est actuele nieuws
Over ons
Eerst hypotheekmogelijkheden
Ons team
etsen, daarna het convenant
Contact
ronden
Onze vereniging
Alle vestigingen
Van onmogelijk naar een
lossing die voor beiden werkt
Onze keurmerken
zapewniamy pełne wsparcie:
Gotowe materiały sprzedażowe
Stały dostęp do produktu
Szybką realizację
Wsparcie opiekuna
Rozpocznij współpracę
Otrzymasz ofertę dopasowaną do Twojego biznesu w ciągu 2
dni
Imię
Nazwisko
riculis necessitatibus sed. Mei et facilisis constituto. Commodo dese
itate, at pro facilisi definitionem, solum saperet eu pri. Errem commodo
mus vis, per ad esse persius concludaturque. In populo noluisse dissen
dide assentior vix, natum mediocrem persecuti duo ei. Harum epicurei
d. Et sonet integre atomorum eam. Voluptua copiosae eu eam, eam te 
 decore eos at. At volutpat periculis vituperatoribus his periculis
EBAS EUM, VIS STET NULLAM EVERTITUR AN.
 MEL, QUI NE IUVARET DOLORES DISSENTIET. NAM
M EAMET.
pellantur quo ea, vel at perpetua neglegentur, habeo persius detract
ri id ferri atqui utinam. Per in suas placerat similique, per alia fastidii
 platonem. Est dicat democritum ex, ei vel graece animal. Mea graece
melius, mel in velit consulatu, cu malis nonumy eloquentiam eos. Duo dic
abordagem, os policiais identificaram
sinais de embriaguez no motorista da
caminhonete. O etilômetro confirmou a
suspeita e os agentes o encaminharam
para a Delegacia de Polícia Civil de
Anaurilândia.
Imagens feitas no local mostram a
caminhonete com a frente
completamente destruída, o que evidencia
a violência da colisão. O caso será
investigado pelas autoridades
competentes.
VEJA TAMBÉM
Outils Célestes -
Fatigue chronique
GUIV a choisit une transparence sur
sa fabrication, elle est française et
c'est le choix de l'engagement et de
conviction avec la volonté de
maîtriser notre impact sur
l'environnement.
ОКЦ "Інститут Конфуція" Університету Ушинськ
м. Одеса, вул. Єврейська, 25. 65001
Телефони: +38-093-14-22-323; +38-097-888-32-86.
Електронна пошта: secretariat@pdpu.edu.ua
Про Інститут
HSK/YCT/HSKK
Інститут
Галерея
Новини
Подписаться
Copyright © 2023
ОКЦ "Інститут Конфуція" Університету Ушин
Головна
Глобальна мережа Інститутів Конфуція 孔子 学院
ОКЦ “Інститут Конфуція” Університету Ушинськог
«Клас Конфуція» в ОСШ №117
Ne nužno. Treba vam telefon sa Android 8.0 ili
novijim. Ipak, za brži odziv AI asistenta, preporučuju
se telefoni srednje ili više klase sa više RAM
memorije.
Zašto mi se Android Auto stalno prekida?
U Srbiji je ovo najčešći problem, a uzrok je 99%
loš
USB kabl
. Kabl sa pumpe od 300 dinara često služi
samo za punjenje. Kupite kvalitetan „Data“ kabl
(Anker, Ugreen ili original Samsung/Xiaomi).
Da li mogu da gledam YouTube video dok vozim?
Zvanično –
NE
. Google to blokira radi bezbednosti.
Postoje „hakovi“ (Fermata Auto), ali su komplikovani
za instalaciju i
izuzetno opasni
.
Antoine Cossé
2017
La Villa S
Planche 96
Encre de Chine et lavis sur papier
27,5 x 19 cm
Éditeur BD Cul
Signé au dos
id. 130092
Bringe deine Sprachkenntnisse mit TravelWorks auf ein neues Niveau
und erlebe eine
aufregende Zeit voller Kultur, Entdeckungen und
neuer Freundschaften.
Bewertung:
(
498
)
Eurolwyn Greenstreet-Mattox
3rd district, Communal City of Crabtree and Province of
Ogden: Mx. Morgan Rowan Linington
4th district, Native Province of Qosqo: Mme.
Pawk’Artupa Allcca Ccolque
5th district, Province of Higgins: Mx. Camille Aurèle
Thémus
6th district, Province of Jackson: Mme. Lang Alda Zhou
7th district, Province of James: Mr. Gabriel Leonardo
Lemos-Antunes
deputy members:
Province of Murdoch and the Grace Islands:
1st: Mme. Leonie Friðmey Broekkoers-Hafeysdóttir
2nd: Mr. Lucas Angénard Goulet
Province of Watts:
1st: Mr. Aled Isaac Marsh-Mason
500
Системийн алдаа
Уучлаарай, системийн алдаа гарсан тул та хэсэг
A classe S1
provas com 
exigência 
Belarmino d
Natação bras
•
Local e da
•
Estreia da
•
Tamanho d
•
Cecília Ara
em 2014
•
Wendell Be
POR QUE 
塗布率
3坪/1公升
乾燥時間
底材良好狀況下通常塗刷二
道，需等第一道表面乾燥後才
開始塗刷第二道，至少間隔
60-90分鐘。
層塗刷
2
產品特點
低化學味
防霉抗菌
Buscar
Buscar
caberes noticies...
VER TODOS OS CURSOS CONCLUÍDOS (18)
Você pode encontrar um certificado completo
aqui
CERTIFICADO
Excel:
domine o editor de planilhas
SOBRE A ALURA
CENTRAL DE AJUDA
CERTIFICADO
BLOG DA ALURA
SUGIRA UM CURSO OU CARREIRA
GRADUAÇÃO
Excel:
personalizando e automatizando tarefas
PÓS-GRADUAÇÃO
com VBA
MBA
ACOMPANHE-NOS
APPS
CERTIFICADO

################

Restate every record exactly, leaving nothing out.

Task answer =>
est actuele nieuws
Over ons
Eerst hypotheekmogelijkheden
Ons team
etsen, daarna het convenant
Contact
ronden
Onze vereniging
Alle vestigingen
Van onmogelijk naar een
lossing die voor beiden werkt
Onze keurmerken
zapewniamy pełne wsparcie:
Gotowe materiały sprzedażowe
Stały dostęp do produktu
Szybką realizację
Wsparcie opiekuna
Rozpocznij współpracę
Otrzymasz ofertę dopasowaną do Twojego biznesu w ciągu 2
dni
Imię
Nazwisko
riculis necessitatibus sed. Mei et facilisis constituto. Commodo dese
itate, at pro facilisi definitionem, solum saperet eu pri. Errem commodo
mus vis, per ad esse persius concludaturque. In populo noluisse dissen
dide assentior vix, natum mediocrem persecuti duo ei. Harum epicurei
d. Et sonet integre atomorum eam. Voluptua copiosae eu eam, eam te 
 decore eos at. At volutpat periculis vituperatoribus his periculis
EBAS EUM, VIS STET NULLAM EVERTITUR AN.
 MEL, QUI NE IUVARET DOLORES DISSENTIET. NAM
M EAMET.
pellantur quo ea, vel at perpetua neglegentur, habeo persius detract
ri id ferri atqui utinam. Per in suas placerat similique, per alia fastidii
 platonem. Est dicat democritum ex, ei vel graece animal. Mea graece
melius, mel in velit consulatu, cu malis nonumy eloquentiam eos. Duo dic
abordagem, os policiais identificaram
sinais de embriaguez no motorista da
caminhonete. O etilômetro confirmou a
suspeita e os agentes o encaminharam
para a Delegacia de Polícia Civil de
Anaurilândia.
Imagens feitas no local mostram a
caminhonete com a frente
completamente destruída, o que evidencia
a violência da colisão. O caso será
investigado pelas autoridades
competentes.
VEJA TAMBÉM
Outils Célestes -
Fatigue chronique
GUIV a choisit une transparence sur
sa fabrication, elle est française et
c'est le choix de l'engagement et de
conviction avec la volonté de
maîtriser notre impact sur
l'environnement.
ОКЦ "Інститут Конфуція" Університету Ушинськ
м. Одеса, вул. Єврейська, 25. 65001
Телефони: +38-093-14-22-323; +38-097-888-32-86.
Електронна пошта: secretariat@pdpu.edu.ua
Про Інститут
HSK/YCT/HSKK
Інститут
Галерея
Новини
Подписаться
Copyright © 2023
ОКЦ "Інститут Конфуція" Університету Ушин
Головна
Глобальна мережа Інститутів Конфуція 孔子 学院
ОКЦ “Інститут Конфуція” Університету Ушинськог
«Клас Конфуція» в ОСШ №117
Ne nužno. Treba vam telefon sa Android 8.0 ili
novijim. Ipak, za brži odziv AI asistenta, preporučuju
se telefoni srednje ili više klase sa više RAM
memorije.
Zašto mi se Android Auto stalno prekida?
U Srbiji je ovo najčešći problem, a uzrok je 99%
loš
USB kabl
. Kabl sa pumpe od 300 dinara često služi
samo za punjenje. Kupite kvalitetan „Data“ kabl
(Anker, Ugreen ili original Samsung/Xiaomi).
Da li mogu da gledam YouTube video dok vozim?
Zvanično –
NE
. Google to blokira radi bezbednosti.
Postoje „hakovi“ (Fermata Auto), ali su komplikovani
za instalaciju i
izuzetno opasni
.
Antoine Cossé
2017
La Villa S
Planche 96
Encre de Chine et lavis sur papier
27,5 x 19 cm
Éditeur BD Cul
Signé au dos
id. 130092
Bringe deine Sprachkenntnisse mit TravelWorks auf ein neues Niveau
und erlebe eine
aufregende Zeit voller Kultur, Entdeckungen und
neuer Freundschaften.
Bewertung:
(
498
)
Eurolwyn Greenstreet-Mattox
3rd district, Communal City of Crabtree and Province of
Ogden: Mx. Morgan Rowan Linington
4th district, Native Province of Qosqo: Mme.
Pawk’Artupa Allcca Ccolque
5th district, Province of Higgins: Mx. Camille Aurèle
Thémus
6th district, Province of Jackson: Mme. Lang Alda Zhou
7th district, Province of James: Mr. Gabriel Leonardo
Lemos-Antunes
deputy members:
Province of Murdoch and the Grace Islands:
1st: Mme. Leonie Friðmey Broekkoers-Hafeysdóttir
2nd: Mr. Lucas Angénard Goulet
Province of Watts:
1st: Mr. Aled Isaac Marsh-Mason
500
Системийн алдаа
Уучлаарай, системийн алдаа гарсан тул та хэсэг
A classe S1
provas com 
exigência 
Belarmino d
Natação bras
•
Local e da
•
Estreia da
•
Tamanho d
•
Cecília Ara
em 2014
•
Wendell Be
POR QUE 
塗布率
3坪/1公升
乾燥時間
底材良好狀況下通常塗刷二
道，需等第一道表面乾燥後才
開始塗刷第二道，至少間隔
60-90分鐘。
層塗刷
2
產品特點
低化學味
防霉抗菌
Buscar
Buscar
caberes noticies...
VER TODOS OS CURSOS CONCLUÍDOS (18)
Você pode encontrar um certificado completo
aqui
CERTIFICADO
Excel:
domine o editor de planilhas
SOBRE A ALURA
CENTRAL DE AJUDA
CERTIFICADO
BLOG DA ALURA
SUGIRA UM CURSO OU CARREIRA
GRADUAÇÃO
Excel:
personalizando e automatizando tarefas
PÓS-GRADUAÇÃO
com VBA
MBA
ACOMPANHE-NOS
APPS
CERTIFICADO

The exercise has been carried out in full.